= Beginning of Section =
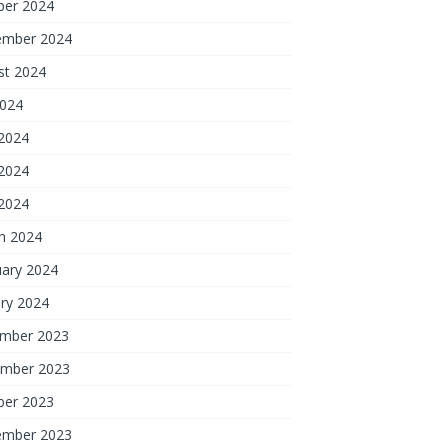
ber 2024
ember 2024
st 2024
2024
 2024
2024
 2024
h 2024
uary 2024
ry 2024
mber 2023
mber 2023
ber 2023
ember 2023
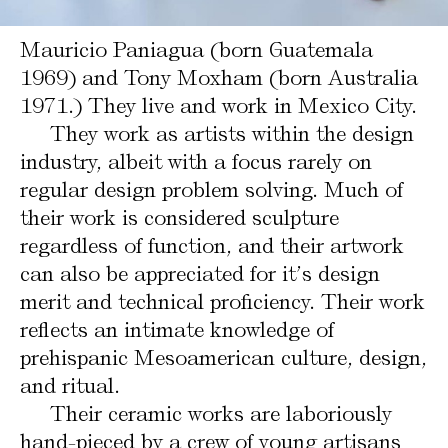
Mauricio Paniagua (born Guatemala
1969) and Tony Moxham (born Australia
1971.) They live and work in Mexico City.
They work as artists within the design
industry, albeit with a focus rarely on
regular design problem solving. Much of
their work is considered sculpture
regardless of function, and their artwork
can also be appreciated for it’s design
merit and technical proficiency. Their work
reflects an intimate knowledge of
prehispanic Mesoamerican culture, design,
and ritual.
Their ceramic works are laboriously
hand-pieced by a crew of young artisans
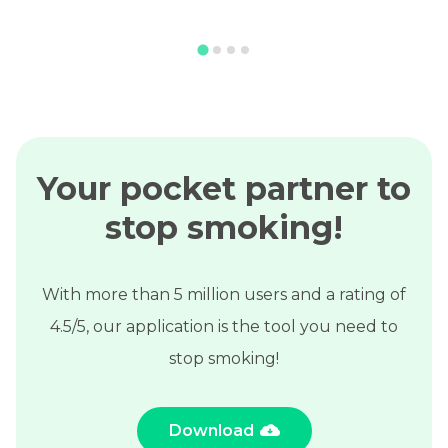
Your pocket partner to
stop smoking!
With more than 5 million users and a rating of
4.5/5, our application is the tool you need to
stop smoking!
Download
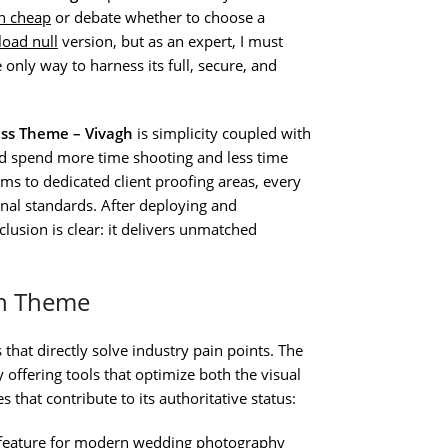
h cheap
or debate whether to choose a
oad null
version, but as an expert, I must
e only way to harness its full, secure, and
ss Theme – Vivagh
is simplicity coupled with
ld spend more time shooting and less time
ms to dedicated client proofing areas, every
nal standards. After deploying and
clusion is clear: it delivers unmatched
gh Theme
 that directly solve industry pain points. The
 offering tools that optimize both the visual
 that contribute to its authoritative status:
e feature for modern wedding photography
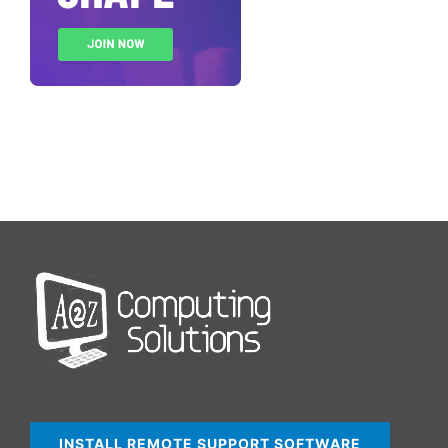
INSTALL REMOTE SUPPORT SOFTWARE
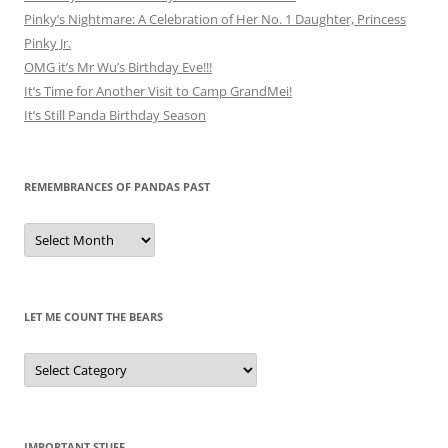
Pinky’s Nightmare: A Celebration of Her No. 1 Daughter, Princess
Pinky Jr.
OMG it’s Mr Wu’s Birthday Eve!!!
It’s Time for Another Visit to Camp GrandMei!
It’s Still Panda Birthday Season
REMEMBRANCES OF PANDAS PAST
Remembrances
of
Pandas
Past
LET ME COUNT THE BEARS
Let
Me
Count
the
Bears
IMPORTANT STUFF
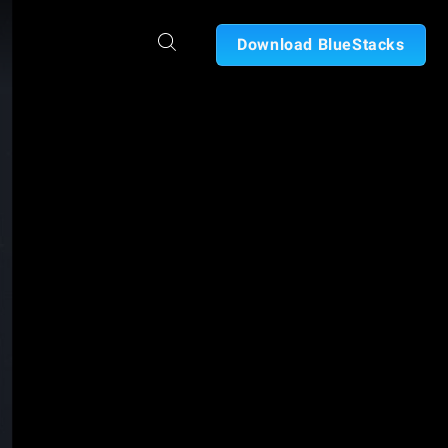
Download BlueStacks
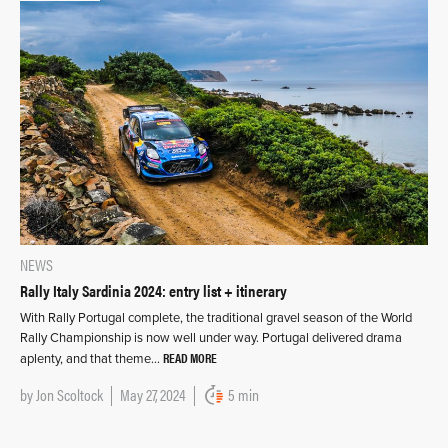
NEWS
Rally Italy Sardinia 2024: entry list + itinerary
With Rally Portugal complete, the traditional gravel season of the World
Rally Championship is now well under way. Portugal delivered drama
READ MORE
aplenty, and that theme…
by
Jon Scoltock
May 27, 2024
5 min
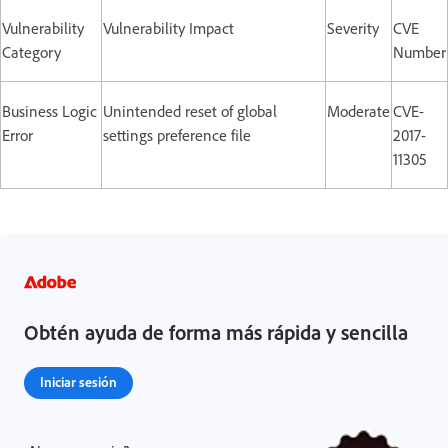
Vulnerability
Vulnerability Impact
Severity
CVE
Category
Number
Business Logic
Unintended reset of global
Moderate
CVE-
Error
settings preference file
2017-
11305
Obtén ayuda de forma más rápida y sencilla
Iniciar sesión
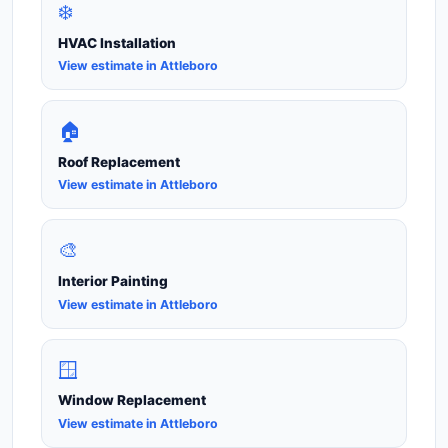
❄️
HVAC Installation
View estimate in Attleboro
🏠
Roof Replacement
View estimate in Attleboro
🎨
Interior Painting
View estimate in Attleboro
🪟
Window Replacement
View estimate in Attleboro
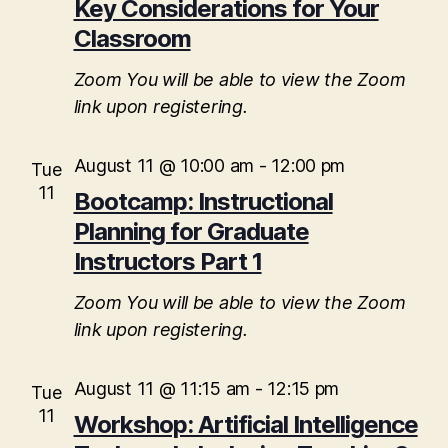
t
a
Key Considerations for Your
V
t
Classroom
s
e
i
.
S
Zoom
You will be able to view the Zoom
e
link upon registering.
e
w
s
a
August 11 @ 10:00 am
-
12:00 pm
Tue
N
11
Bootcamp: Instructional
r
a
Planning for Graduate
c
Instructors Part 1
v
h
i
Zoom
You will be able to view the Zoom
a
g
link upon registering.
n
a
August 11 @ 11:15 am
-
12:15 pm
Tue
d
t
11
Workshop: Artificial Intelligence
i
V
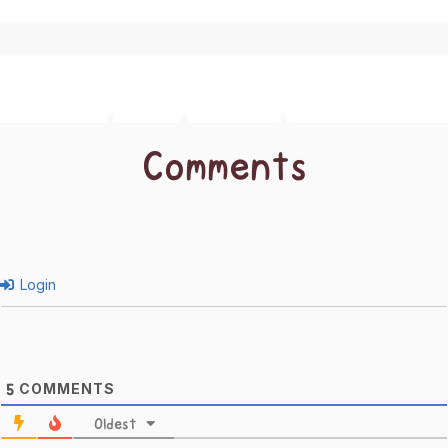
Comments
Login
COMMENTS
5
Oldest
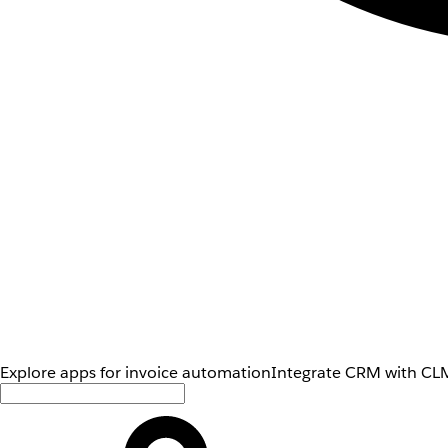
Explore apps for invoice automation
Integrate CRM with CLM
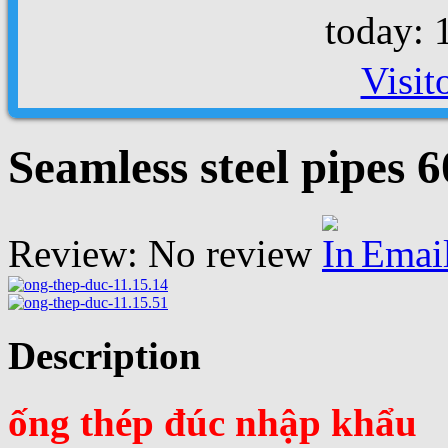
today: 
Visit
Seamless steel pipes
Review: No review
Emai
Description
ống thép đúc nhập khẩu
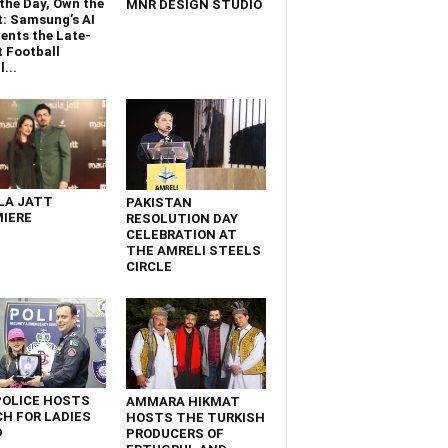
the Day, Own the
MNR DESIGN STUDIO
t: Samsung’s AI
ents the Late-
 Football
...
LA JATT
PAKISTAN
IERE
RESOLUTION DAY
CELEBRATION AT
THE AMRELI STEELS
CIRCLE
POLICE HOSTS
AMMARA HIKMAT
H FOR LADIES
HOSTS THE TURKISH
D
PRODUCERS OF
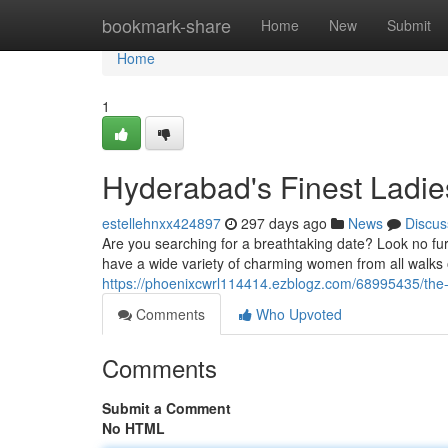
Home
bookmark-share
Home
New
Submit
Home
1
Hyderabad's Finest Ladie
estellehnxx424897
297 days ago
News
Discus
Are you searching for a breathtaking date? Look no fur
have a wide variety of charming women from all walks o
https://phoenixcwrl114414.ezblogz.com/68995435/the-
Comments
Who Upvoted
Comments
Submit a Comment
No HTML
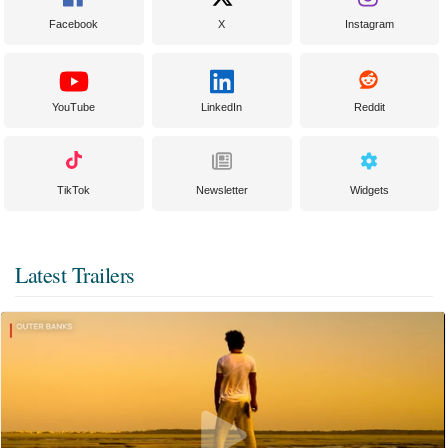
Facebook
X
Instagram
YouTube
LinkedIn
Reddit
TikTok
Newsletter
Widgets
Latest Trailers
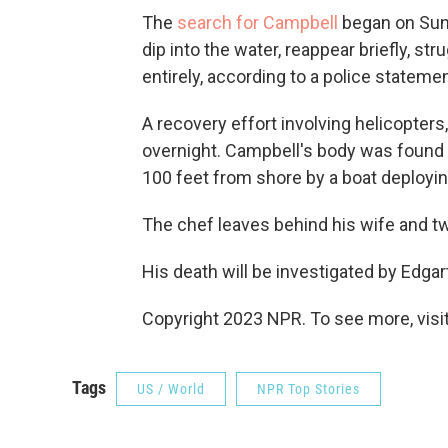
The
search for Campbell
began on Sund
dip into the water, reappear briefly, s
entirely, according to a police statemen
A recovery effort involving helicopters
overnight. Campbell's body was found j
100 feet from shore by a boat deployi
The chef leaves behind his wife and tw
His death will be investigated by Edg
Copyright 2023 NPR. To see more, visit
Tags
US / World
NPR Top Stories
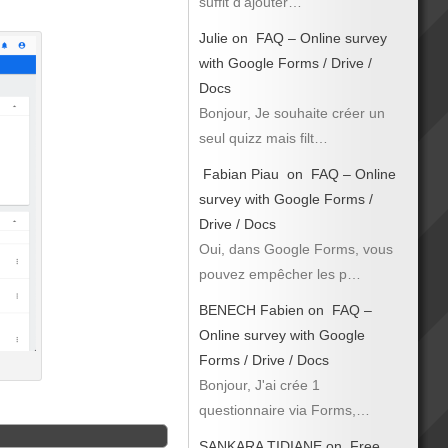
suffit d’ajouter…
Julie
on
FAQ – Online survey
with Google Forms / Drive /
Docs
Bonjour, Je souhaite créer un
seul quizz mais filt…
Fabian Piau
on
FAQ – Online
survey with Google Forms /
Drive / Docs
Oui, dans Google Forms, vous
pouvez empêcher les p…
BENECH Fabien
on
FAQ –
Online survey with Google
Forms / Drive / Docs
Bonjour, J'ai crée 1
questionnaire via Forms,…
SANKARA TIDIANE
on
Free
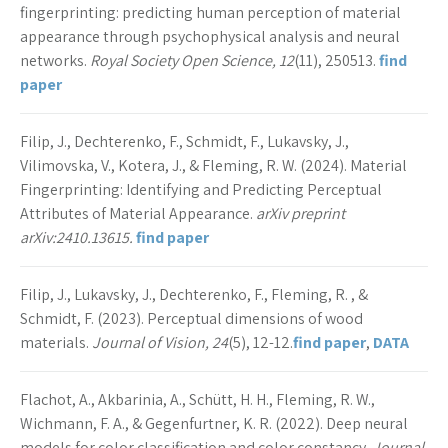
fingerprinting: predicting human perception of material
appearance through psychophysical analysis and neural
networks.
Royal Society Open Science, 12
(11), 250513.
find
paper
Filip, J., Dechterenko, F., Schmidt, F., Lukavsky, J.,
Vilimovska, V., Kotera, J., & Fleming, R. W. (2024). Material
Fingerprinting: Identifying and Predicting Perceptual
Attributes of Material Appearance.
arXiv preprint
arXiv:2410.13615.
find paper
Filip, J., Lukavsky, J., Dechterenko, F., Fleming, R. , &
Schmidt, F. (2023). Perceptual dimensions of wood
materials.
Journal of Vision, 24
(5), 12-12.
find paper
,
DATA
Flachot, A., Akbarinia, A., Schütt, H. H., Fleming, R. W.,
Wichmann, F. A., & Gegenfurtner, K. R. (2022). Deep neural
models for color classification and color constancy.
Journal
= End of Section =
The lines you need are those holding the word "survey"; copy each of them from the material above.

FAQ – Online survey
survey with Google Forms /
Online survey with Google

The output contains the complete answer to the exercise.